Zur Hauptversammlung der Stadt- und Kurkapelle Triberg trafen sich aktive sowie passive Mitglieder des Vereins im „Gasthaus zur Lilie“. Vorstandsmitglied Gabriel Kaye gab zunächst einen kurzen Rückblick auf das vergangene Vereinsjahr.

Geehrte und Gewählte der Stadt- und Kurkapelle (von links): Bruno Kürner, Dominik Wiebel, Robin Schätzle, Gabriel Kaye, Mike Mauscherning, Walter Muschal, Michael Hummel, Matthias Allgaier, Klaus Kammerer, Stefanie Borho, Tanja Engelke und Katharina D‘Angelo.
Geehrte und Gewählte der Stadt- und Kurkapelle (von links): Bruno Kürner, Dominik Wiebel, Robin Schätzle, Gabriel Kaye, Mike Mauscherning, Walter Muschal, Michael Hummel, Matthias Allgaier, Klaus Kammerer, Stefanie Borho, Tanja Engelke und Katharina D‘Angelo. | Bild: Lisa Nagel

Das Jahr 2020 war geprägt von vielen neuen Herausforderungen und einigen schwierigen Situationen für alle Vereinsmitglieder. Die Corona-Pandemie legte auch das Vereinsleben der Musiker lahm. Einer unbeschwerten Fastnacht folgten mehrere Monate ohne Proben, Konzerte oder sonstige Treffen.

Dass die Stadt- und Kurkapelle dennoch nicht tatenlos blieb, betonten unter anderem Tanja Engelke und Celine Naujoks im Bericht der Schriftführer. So verlegte man die wöchentlichen Proben auf zu Hause und traf sich mit den Instrumenten online vor den Bildschirmen.
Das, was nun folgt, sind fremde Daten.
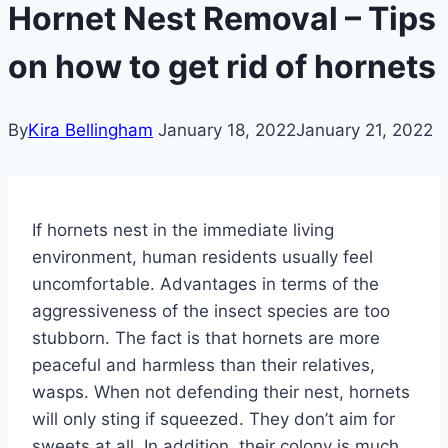
Hornet Nest Removal – Tips
on how to get rid of hornets
By
Kira Bellingham
January 18, 2022
January 21, 2022
If hornets nest in the immediate living
environment, human residents usually feel
uncomfortable. Advantages in terms of the
aggressiveness of the insect species are too
stubborn. The fact is that hornets are more
peaceful and harmless than their relatives,
wasps. When not defending their nest, hornets
will only sting if squeezed. They don’t aim for
sweets at all. In addition, their colony is much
Vor allem im Bereich der Jugendarbeit war die Möglichkeit des Online-Unterrichts eine willkommene Lösung. Durch die Digitalisierung der Ausbildung konnten die Jungmusiker-Leistungsabzeichen trotzdem erfolgreich abgelegt werden. Wie wichtig die Jugendarbeit gerade in der aktuellen Situation ist, unterstreicht Vorstandsmitglied Gabriel Kaye: „Wer hier pennt, verpennt.“

„Die neu gegründete Raumschafts-Jugendkapelle kann nach langer Pause mittlerweile wieder proben“, berichtete Martin Mayer.

Einige Musiker nutzten die Zeit auch, um das Probelokal in der Grundschule in Eigenarbeit zu renovieren. „Freut euch, dass Ihr proben dürft“, appellierte Dirigent Hansjörg Hilser an seine Musiker. Mit Blick auf bevorstehende Auftritte in kleinen Ensembles ermutigte er alle, sich weiter zu engagieren.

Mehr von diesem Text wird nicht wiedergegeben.